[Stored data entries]
┌──

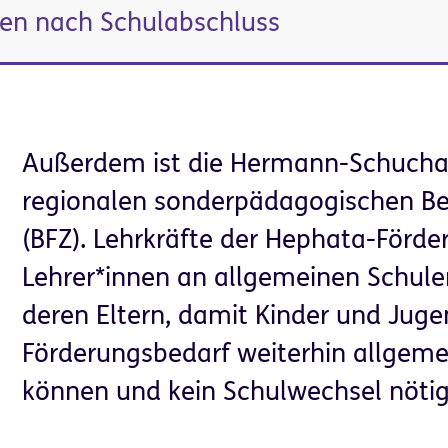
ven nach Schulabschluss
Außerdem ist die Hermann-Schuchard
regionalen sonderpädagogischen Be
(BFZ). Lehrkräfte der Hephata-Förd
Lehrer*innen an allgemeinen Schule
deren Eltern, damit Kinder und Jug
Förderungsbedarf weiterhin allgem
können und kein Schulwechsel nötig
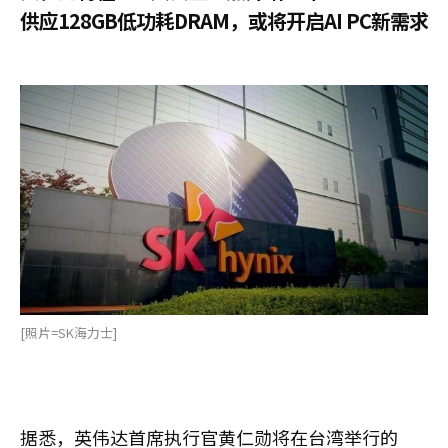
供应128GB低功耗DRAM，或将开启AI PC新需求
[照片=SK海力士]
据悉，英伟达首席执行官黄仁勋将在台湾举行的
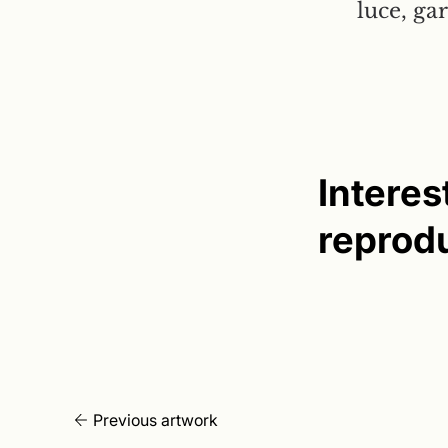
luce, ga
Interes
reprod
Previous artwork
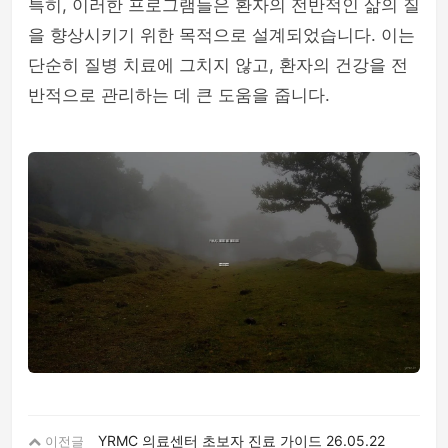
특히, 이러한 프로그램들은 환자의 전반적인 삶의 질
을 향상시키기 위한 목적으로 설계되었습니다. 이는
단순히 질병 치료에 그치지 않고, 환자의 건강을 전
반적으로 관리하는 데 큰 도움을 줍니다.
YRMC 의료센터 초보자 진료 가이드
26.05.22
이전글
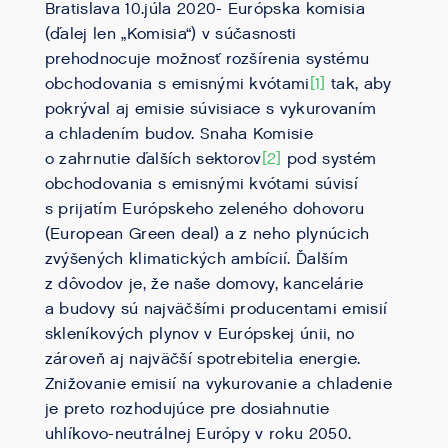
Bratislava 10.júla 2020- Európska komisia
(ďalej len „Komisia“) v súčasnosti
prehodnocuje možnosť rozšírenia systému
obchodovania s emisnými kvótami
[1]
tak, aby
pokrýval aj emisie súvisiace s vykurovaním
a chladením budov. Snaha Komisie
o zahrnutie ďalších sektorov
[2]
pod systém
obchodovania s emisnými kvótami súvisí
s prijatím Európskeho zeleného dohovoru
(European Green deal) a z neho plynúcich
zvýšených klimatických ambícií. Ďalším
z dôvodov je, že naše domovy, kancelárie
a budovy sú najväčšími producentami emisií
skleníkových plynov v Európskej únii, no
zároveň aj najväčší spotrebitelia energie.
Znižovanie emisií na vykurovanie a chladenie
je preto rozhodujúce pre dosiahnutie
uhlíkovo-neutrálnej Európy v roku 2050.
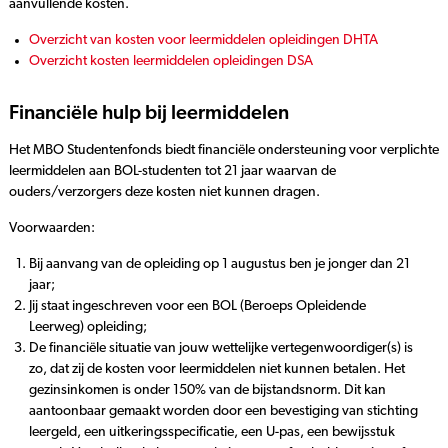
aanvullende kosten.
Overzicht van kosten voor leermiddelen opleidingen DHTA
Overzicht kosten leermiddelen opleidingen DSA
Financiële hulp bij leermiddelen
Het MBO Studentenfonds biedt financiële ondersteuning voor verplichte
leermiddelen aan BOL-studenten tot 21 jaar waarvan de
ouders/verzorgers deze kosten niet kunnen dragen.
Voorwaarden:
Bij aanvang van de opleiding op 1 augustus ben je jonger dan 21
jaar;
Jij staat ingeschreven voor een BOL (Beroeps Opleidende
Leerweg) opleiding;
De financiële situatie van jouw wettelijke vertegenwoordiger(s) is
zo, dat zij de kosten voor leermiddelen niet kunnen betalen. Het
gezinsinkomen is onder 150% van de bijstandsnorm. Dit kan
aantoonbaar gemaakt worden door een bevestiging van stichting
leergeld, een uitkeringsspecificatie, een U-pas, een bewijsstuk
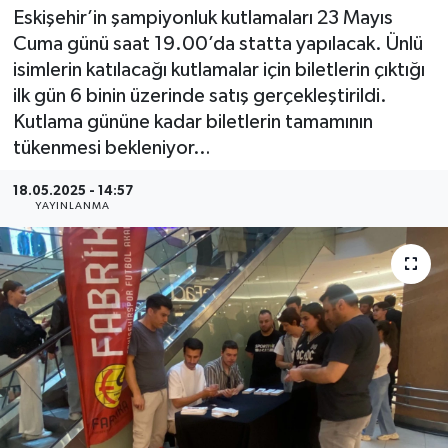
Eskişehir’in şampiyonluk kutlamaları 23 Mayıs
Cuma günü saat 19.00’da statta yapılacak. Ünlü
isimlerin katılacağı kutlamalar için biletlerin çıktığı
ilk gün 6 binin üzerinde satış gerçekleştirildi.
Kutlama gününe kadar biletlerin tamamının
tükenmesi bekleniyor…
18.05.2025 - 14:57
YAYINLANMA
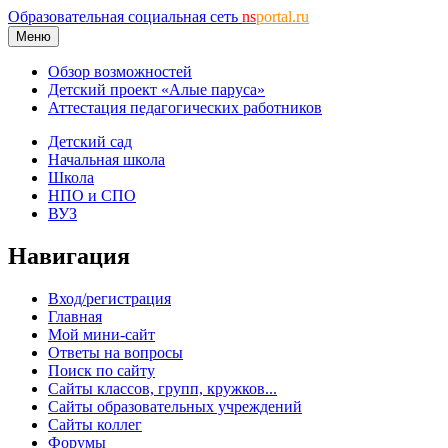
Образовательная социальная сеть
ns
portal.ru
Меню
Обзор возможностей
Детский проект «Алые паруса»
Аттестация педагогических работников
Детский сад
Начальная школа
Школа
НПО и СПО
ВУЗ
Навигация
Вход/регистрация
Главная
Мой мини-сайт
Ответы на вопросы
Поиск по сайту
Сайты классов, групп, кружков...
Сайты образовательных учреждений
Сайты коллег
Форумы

└──

▶ [TASK DETAILS]
Scan the data for the word "emisnými" and copy every line where it shows up.

▶ [ANSWER TO THIS EXERCISE]
obchodovania s emisnými kvótami
obchodovania s emisnými kvótami súvisí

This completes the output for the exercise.